Despite the positive trend in the UK market, the scenario has become uncertain waiting for the definition, following the Brexit, of the negotiations that will end on 29 march. The representative of the British government, Ken O’Flaherty, Deputy Head of Mission, British Embassy, showed confidence at the round table organized by the Agri-food Forum, recalling that “the White Paper sets out the proposals and intentions of the government, and as the latter wants to protect supply chains and to simplify customs procedures, as opposed to isolationist solutions. ”
THE CHALLENGES FOR THE ITALIAN FOOD AGRICULTURE: PROTECTION OF TRADEMARKS AND REDUCTION OF THE ITALIAN SOUNDING
The fact is that, as claimed by Paolo De Castro, chair of the European parliament’s Committee on Agriculture and Rural Development, “it will be necessary to establish the future perimeter of protection following 44 years of regulatory compliance. So, the great unknown factor is the lack of the principle of Community preference and the loss of protection afforded by Community legislation “, in particular the recognition of quality and origin brands, considering that ” Italian IG and PDO products end up in England about a billion of our exports, or a third of the total “ as underlined by Denis Pantini, Nomisma’s Area Agro-Food Manager.
The subject concerning Italian IG and PDO is at the center of the debate of the Italian agro-food chain, also regarding to trade between Canada and Italy, however bearing in mind that CETA recognizes 41 of the over 290 brands of Italian origin that correspond to 98% of the value of PDO and GI exports in Canada.

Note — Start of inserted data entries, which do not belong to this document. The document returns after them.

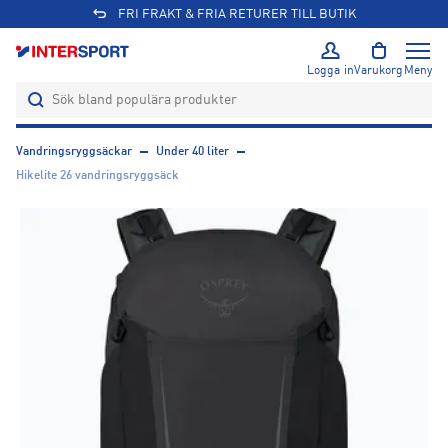
FRI FRAKT & FRIA RETURER TILL BUTIK
Logga in
Varukorg
Meny
Vandringsryggsäckar
Under 40 liter
Hikelite 26 vandringsryggsäck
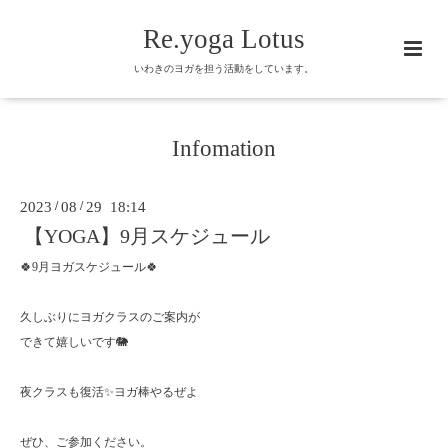
Re.yoga Lotus
いわきのヨガを担う活動をしています。
Infomation
2023
/
08
/
29 18:14
【YOGA】9月スケジュール
🍀9
月ヨガスケジュール
🍀
久しぶりにヨガクラスのご案内が
できて嬉しいです
🐘
夜クラスも復活
✨
ヨガ棒やるぜよ
ぜひ、ご参加ください。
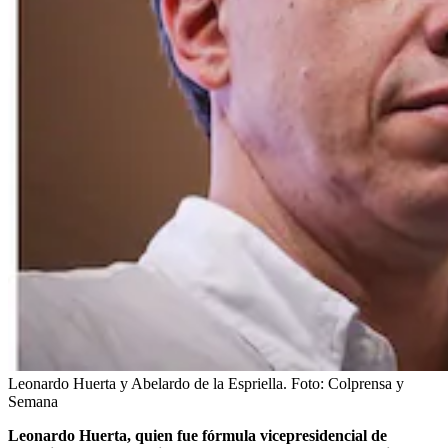
Leonardo Huerta y Abelardo de la Espriella.
Foto:
Colprensa y
Semana
Leonardo Huerta, quien fue fórmula vicepresidencial de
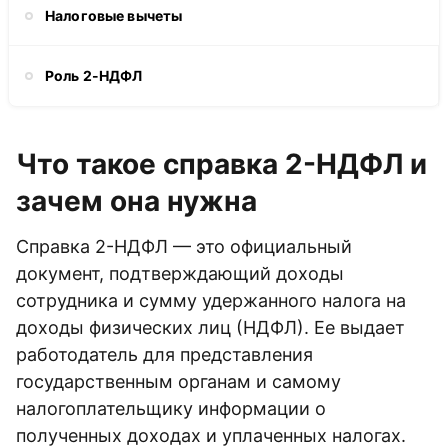
Налоговые вычеты
Роль 2-НДФЛ
Что такое справка 2-НДФЛ и
зачем она нужна
Справка 2-НДФЛ — это официальный
документ, подтверждающий доходы
сотрудника и сумму удержанного налога на
доходы физических лиц (НДФЛ). Ее выдает
работодатель для представления
государственным органам и самому
налогоплательщику информации о
полученных доходах и уплаченных налогах.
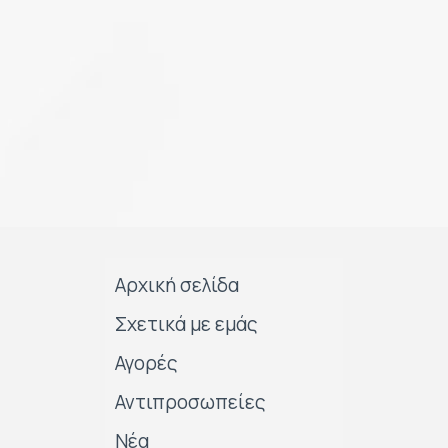
Αρχική σελίδα
Σχετικά με εμάς
Αγορές
Αντιπροσωπείες
Νέα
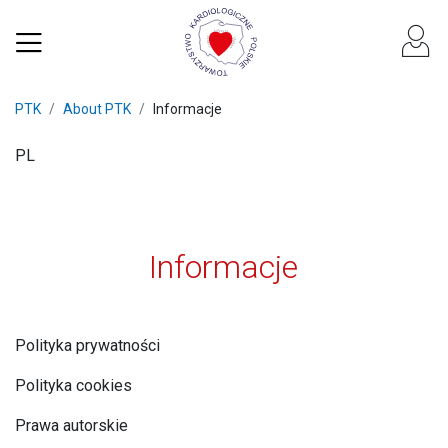
PTK
About PTK
Informacje
PL
Informacje
Polityka prywatności
Polityka cookies
Prawa autorskie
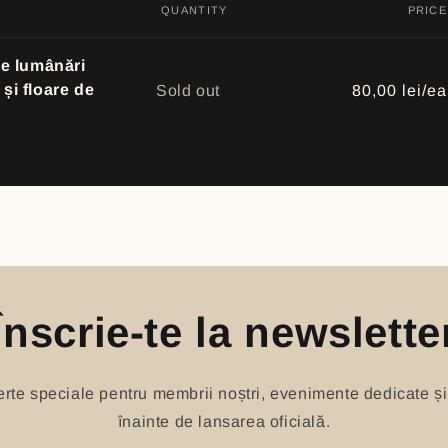
QUANTITY
PRICE
de lumânări
Quantity
și floare de
Sold out
80,00 lei/ea
Înscrie-te la newslette
oferte speciale pentru membrii noștri, evenimente dedicate și
înainte de lansarea oficială.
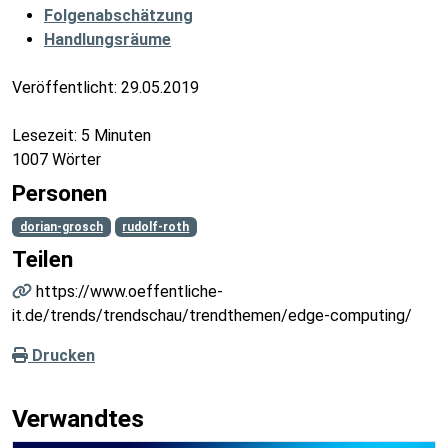
Folgenabschätzung
Handlungsräume
Veröffentlicht:
29.05.2019
Lesezeit: 5 Minuten
1007 Wörter
Personen
dorian-grosch
rudolf-roth
Teilen
https://www.oeffentliche-
it.de/trends/trendschau/trendthemen/edge-computing/
Drucken
Verwandtes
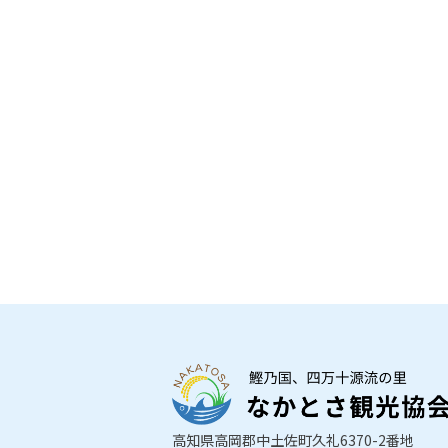
高知県高岡郡中土佐町久礼6370-2番地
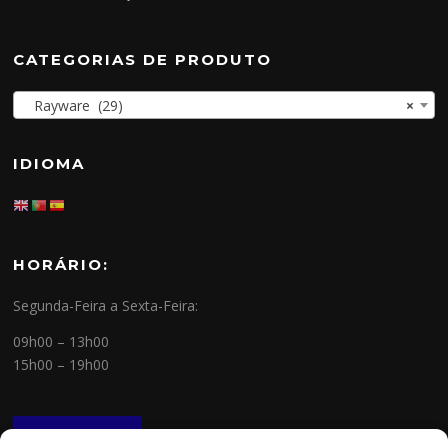
CATEGORIAS DE PRODUTO
Rayware (29)
×
IDIOMA
HORÁRIO:
Segunda-Feira a Sexta-Feira:
09h00 – 13h00
15h00 – 19h00
NEWSLETTER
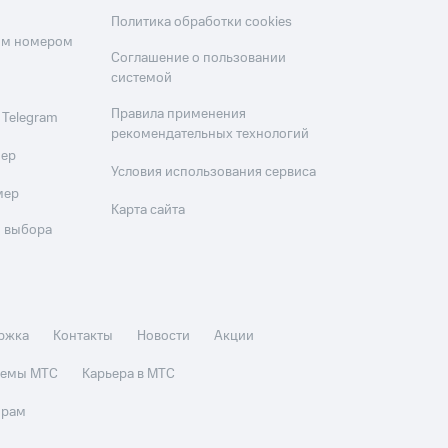
Политика обработки cookies
оим номером
Соглашение о пользовании
системой
Правила применения
 Telegram
рекомендательных технологий
мер
Условия использования сервиса
мер
Карта сайта
 выбора
ржка
Контакты
Новости
Акции
стемы МТС
Карьера в МТС
орам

The issue is particularly important for the experts, since the brands certify production and processing of products, ensuring the protection of the production chain and the excellence of the Bel Paese and of course the reduction of the Italian sounding phenomenon in the country of destination.
REGULATORY SOLUTIONS AND COMPANY PROTECTION
Possible solutions to the phenomenon discussed Rebecca Halford-Harrison (Keystone Law) and Claudio Perrella (LS Lexjus Sinacta) illustrating the institutional-regulatory measures, such as the signing of commercial agreements that grant recognition of trademarks of origin, and those by “corporate nature”, through registration, according to local law, as also witnessed by Riccardo Deserti, Director Consortium Protection of Parmigiano Reggiano, which in recent months has obtained the registration of the brands (parmesan and parmigiano reggiano).
A reasoning that even the Centro Studi Italia Canada has repeatedly carried out, with regards to the fight against Italian souding in Canada, which can be eliminated through concrete actions as provided by CETA. It should however be noted that, despite the spread on the shelves of false made in Italy, albeit with the limits imposed by the agreements, as is the case of CETA, the sale of Italian excellences continues to grow unexpectedly, demonstrating an increase in awareness and knowledge in Canada (and elsewhere) of Made in Italy. The campaigns launched against the spread of the Italian sounding and the battles fought in defense of the quality of Italian products have had their effect: today even those who are not Italian are learning to be wary of imitations and to recognize the original.